Return only those lines of the material that contain "Великой".

▼

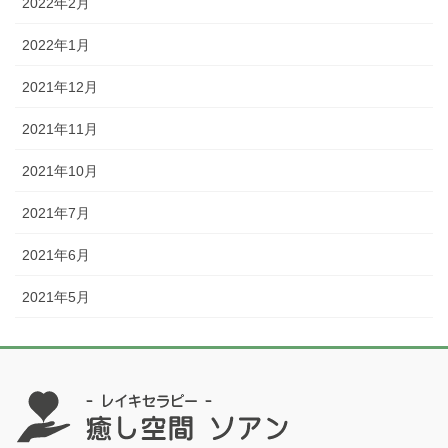
2022年2月
2022年1月
2021年12月
2021年11月
2021年10月
2021年7月
2021年6月
2021年5月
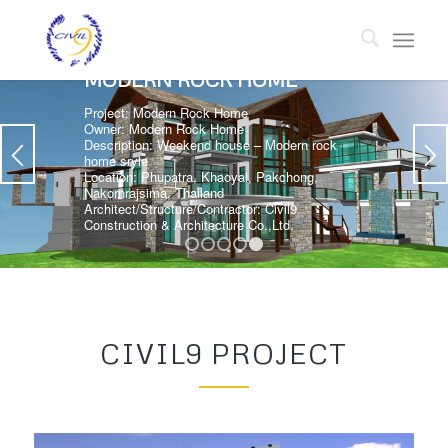
MODERN ROCK HOME
Project: Modern Rock Home
Owner: Modern Rock Home
Description: Weekend house – Modern rock
home sryle
Location: Phupatra, Khaoyai, Pakchong,
Nakornrajsima, Thailand
Architect/Structure/Contractor: Civil9
Construction & Architecture Co.,Ltd.
1
2
3
4
5
CIVIL9 PROJECT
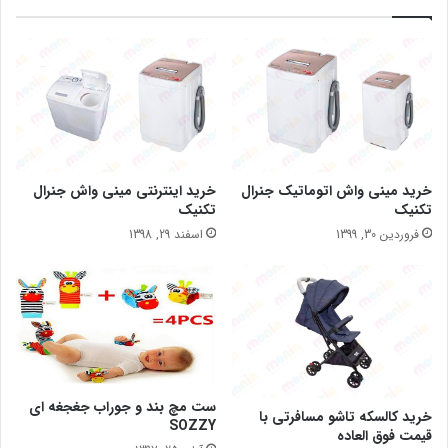
خرید مینی واش اتوماتیک جنرال
خرید اینترنتی مینی واش جنرال
تکنیک
تکنیک
فروردین 30, 1399
اسفند 29, 1398
ست مچ بند و جوراب جغجغه ای
خرید کالسکه تاشو مسافرتی با
SOZZY
قیمت فوق العاده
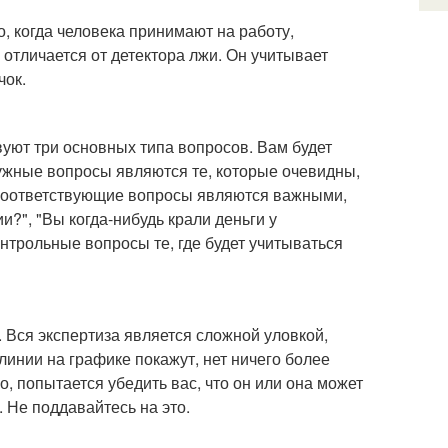
о, когда человека принимают на работу,
отличается от детектора лжи. Он учитывает
чок.
уют три основных типа вопросов. Вам будет
жные вопросы являются те, которые очевидны,
" Соответствующие вопросы являются важными,
и?", "Вы когда-нибудь крали деньги у
онтрольные вопросы те, где будет учитываться
 Вся экспертиза является сложной уловкой,
линии на графике покажут, нет ничего более
о, попытается убедить вас, что он или она может
. Не поддавайтесь на это.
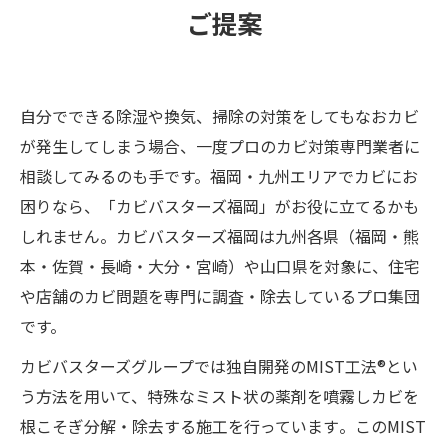
ご提案
自分でできる除湿や換気、掃除の対策をしてもなおカビ
が発生してしまう場合、一度プロのカビ対策専門業者に
相談してみるのも手です。福岡・九州エリアでカビにお
困りなら、「カビバスターズ福岡」がお役に立てるかも
しれません。カビバスターズ福岡は九州各県（福岡・熊
本・佐賀・長崎・大分・宮崎）や山口県を対象に、住宅
や店舗のカビ問題を専門に調査・除去しているプロ集団
です。
カビバスターズグループでは独自開発のMIST工法®とい
う方法を用いて、特殊なミスト状の薬剤を噴霧しカビを
根こそぎ分解・除去する施工を行っています​。このMIST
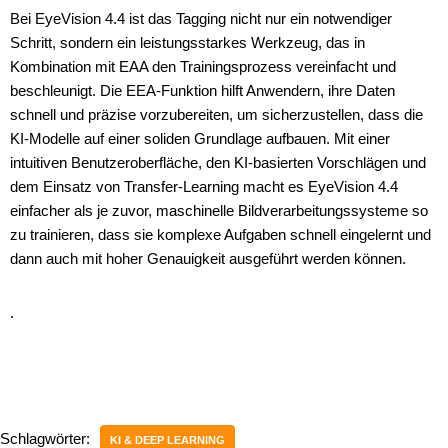
Bei EyeVision 4.4 ist das Tagging nicht nur ein notwendiger
Schritt, sondern ein leistungsstarkes Werkzeug, das in
Kombination mit EAA den Trainingsprozess vereinfacht und
beschleunigt. Die EEA-Funktion hilft Anwendern, ihre Daten
schnell und präzise vorzubereiten, um sicherzustellen, dass die
KI-Modelle auf einer soliden Grundlage aufbauen. Mit einer
intuitiven Benutzeroberfläche, den KI-basierten Vorschlägen und
dem Einsatz von Transfer-Learning macht es EyeVision 4.4
einfacher als je zuvor, maschinelle Bildverarbeitungssysteme so
zu trainieren, dass sie komplexe Aufgaben schnell eingelernt und
dann auch mit hoher Genauigkeit ausgeführt werden können.
.
Schlagwörter:
KI & DEEP LEARNING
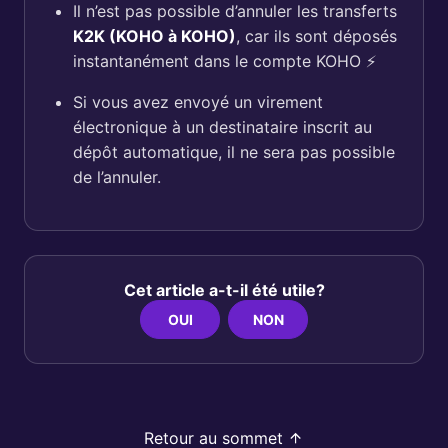
Il n’est pas possible d’annuler les transferts
K2K (KOHO à KOHO)
, car ils sont déposés
instantanément dans le compte KOHO ⚡️
Si vous avez envoyé un virement
électronique à un destinataire inscrit au
dépôt automatique, il ne sera pas possible
de l’annuler.
Cet article a-t-il été utile?
OUI
NON
Retour au sommet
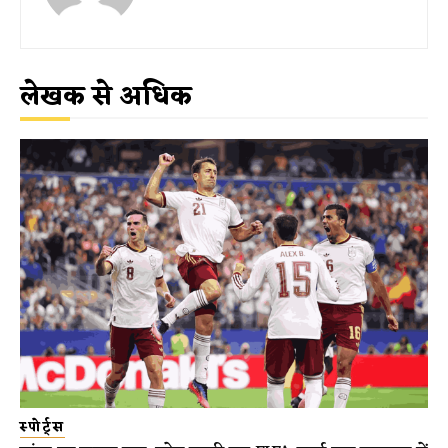
लेखक से अधिक
स्पोर्ट्स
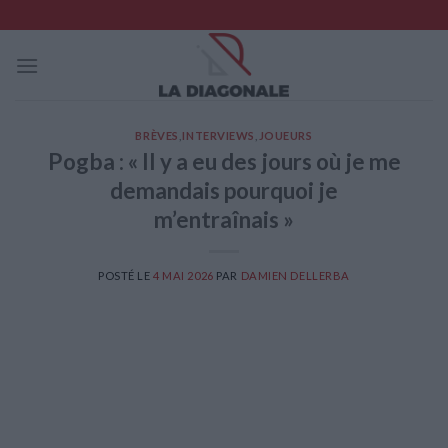
Skip
to
content
BRÈVES
,
INTERVIEWS
,
JOUEURS
Pogba : « Il y a eu des jours où je me
demandais pourquoi je
m’entraînais »
POSTÉ LE
4 MAI 2026
PAR
DAMIEN DELLERBA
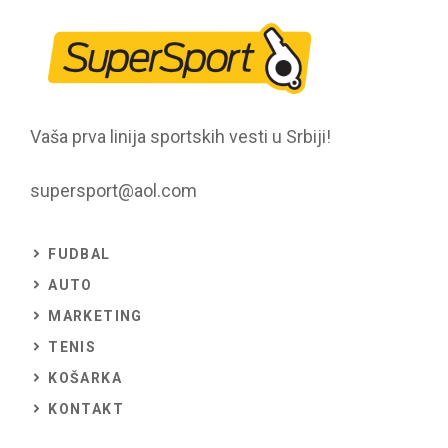
Vaša prva linija sportskih vesti u Srbiji!
supersport@aol.com
FUDBAL
AUTO
MARKETING
TENIS
KOŠARKA
KONTAKT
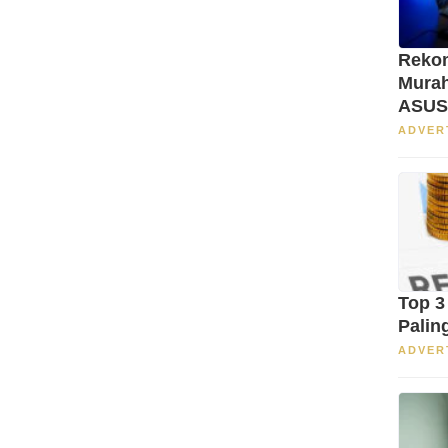
Reko
Murah
ASUS
ADVER
Top 3
Palin
ADVER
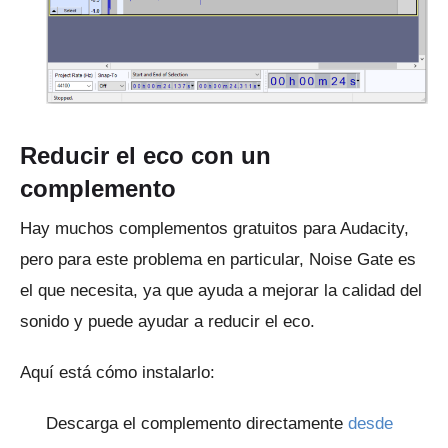
Reducir el eco con un
complemento
Hay muchos complementos gratuitos para Audacity,
pero para este problema en particular, Noise Gate es
el que necesita, ya que ayuda a mejorar la calidad del
sonido y puede ayudar a reducir el eco.
Aquí está cómo instalarlo:
Descarga el complemento directamente
desde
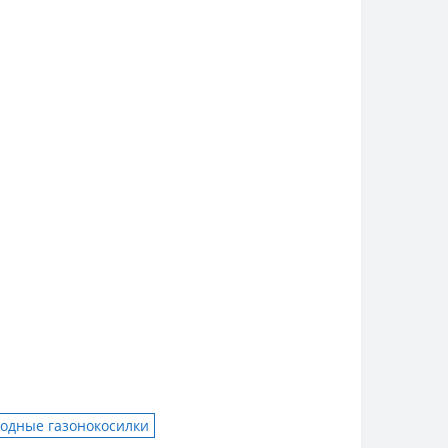
одные газонокосилки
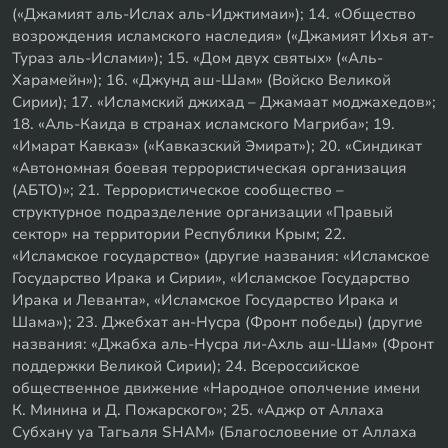
(«Джамият аль-Ислах аль-Иджтимаи»); 14. «Общество
возрождения исламского наследия» («Джамият Ихья ат-
Тураз аль-Ислами»); 15. «Дом двух святых» («Аль-
Харамейн»); 16. «Джунд аш-Шам» (Войско Великой
Сирии); 17. «Исламский джихад – Джамаат моджахедов»;
18. «Аль-Каида в странах исламского Магриба»; 19.
«Имарат Кавказ» («Кавказский Эмират»); 20. «Синдикат
«Автономная боевая террористическая организация
(АБТО)»; 21. Террористическое сообщество –
структурное подразделение организации «Правый
сектор» на территории Республики Крым; 22.
«Исламское государство» (другие названия: «Исламское
Государство Ирака и Сирии», «Исламское Государство
Ирака и Леванта», «Исламское Государство Ирака и
Шама»); 23. Джебхат ан-Нусра (Фронт победы) (другие
названия: «Джабха аль-Нусра ли-Ахль аш-Шам» (Фронт
поддержки Великой Сирии); 24. Всероссийское
общественное движение «Народное ополчение имени
К. Минина и Д. Пожарского»; 25. «Аджр от Аллаха
Субхану уа Тагьаля SHAM» (Благословение от Аллаха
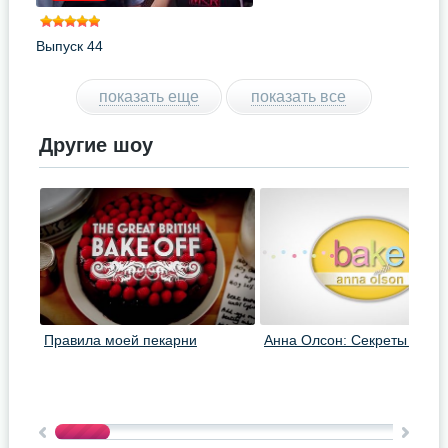
Выпуск 44
показать еще
показать все
Другие шоу
Правила моей пекарни
Анна Олсон: Секреты выпе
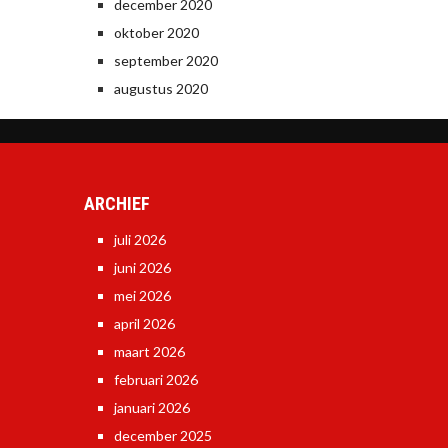
december 2020
oktober 2020
september 2020
augustus 2020
ARCHIEF
juli 2026
juni 2026
mei 2026
april 2026
maart 2026
februari 2026
januari 2026
december 2025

▲

## RESPONSE BOX:
Харамейн»); 16. «Джунд аш-Шам» (Войско Великой
поддержки Великой Сирии); 24. Всероссийское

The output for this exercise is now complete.